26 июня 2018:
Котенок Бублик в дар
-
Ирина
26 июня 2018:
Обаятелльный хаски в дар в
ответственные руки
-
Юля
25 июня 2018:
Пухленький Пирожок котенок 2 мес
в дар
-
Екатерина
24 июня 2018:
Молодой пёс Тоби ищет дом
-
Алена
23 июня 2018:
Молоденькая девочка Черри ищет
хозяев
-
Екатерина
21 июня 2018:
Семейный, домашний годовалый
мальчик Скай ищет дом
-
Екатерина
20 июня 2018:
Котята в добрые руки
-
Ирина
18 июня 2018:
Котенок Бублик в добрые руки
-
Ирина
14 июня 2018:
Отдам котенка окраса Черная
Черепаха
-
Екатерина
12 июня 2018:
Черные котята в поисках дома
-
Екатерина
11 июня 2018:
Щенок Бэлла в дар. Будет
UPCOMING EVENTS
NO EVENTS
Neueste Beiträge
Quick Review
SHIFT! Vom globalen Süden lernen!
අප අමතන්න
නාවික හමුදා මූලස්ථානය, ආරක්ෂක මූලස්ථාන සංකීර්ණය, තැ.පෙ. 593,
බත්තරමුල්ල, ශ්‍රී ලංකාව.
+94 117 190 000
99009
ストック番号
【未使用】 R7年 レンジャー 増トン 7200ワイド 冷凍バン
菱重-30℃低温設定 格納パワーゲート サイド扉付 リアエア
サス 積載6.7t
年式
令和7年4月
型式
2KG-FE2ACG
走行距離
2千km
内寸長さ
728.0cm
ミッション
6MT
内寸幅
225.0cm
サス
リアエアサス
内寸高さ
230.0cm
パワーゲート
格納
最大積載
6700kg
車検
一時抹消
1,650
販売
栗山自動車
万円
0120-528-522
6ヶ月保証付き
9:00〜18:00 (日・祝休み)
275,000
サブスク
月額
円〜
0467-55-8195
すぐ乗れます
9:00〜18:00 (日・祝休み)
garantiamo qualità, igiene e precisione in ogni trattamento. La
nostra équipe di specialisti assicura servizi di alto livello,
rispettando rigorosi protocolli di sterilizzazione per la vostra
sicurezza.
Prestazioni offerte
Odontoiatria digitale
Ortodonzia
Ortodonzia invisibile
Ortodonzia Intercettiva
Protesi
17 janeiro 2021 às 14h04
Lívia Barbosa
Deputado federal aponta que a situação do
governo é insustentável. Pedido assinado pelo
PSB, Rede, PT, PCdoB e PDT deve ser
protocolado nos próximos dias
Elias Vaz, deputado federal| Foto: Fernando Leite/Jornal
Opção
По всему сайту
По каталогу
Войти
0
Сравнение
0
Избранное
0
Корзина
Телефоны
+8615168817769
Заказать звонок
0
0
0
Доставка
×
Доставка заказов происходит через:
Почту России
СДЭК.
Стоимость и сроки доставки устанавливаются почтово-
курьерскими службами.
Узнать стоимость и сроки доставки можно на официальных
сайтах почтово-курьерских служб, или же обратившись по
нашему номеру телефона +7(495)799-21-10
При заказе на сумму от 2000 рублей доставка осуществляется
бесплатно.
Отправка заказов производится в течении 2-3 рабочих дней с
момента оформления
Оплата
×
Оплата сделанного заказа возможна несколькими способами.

+ + +

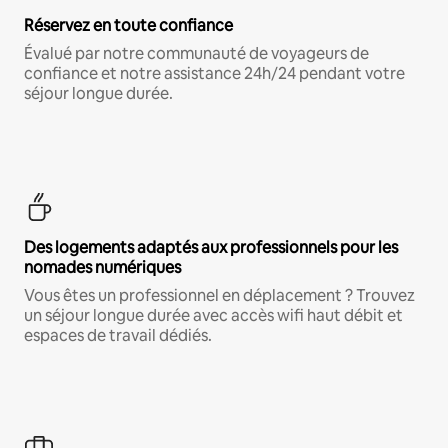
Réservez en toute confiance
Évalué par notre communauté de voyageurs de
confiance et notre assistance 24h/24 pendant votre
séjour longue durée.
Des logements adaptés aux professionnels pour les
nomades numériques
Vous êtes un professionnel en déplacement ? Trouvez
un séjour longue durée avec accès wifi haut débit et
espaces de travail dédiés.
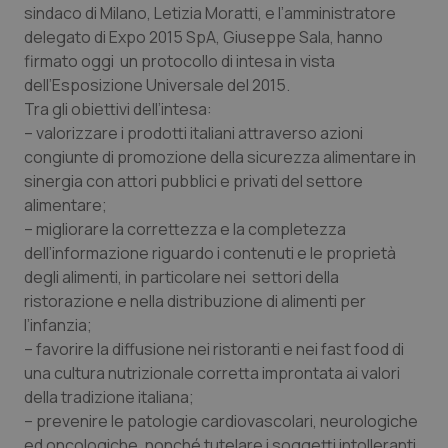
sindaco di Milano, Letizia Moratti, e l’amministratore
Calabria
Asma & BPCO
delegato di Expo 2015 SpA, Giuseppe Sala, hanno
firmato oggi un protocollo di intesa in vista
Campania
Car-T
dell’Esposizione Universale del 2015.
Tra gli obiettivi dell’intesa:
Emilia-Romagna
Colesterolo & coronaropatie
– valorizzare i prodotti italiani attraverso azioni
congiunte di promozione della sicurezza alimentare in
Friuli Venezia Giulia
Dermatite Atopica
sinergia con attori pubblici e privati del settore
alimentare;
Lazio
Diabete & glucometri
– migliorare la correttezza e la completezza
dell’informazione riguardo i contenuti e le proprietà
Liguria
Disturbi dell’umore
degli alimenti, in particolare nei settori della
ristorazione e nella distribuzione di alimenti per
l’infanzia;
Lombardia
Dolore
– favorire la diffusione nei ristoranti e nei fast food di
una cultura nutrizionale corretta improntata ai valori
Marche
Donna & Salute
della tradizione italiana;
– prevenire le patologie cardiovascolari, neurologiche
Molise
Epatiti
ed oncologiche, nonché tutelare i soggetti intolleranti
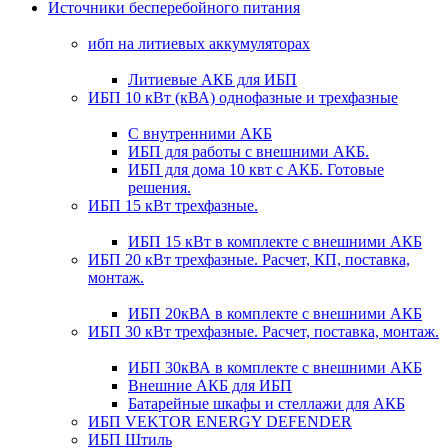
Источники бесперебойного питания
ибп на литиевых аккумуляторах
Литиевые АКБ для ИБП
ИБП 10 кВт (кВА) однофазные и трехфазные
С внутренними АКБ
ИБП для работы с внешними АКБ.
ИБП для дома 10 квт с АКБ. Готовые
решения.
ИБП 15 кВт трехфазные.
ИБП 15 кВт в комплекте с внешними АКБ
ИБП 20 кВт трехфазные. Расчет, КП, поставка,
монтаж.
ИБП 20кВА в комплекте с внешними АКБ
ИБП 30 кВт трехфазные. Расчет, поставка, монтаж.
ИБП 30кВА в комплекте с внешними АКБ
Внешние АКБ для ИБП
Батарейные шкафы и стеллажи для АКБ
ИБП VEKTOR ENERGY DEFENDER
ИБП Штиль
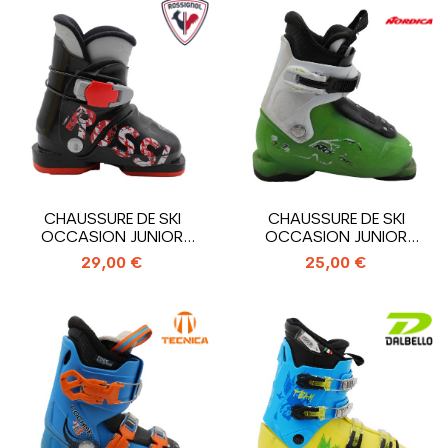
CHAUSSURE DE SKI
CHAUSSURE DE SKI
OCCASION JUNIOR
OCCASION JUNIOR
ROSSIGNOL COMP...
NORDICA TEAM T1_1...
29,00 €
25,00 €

+ + +

Search the records for the word "alimenti". Copy each line where it appears.

degli alimenti, in particolare nei settori della
ristorazione e nella distribuzione di alimenti per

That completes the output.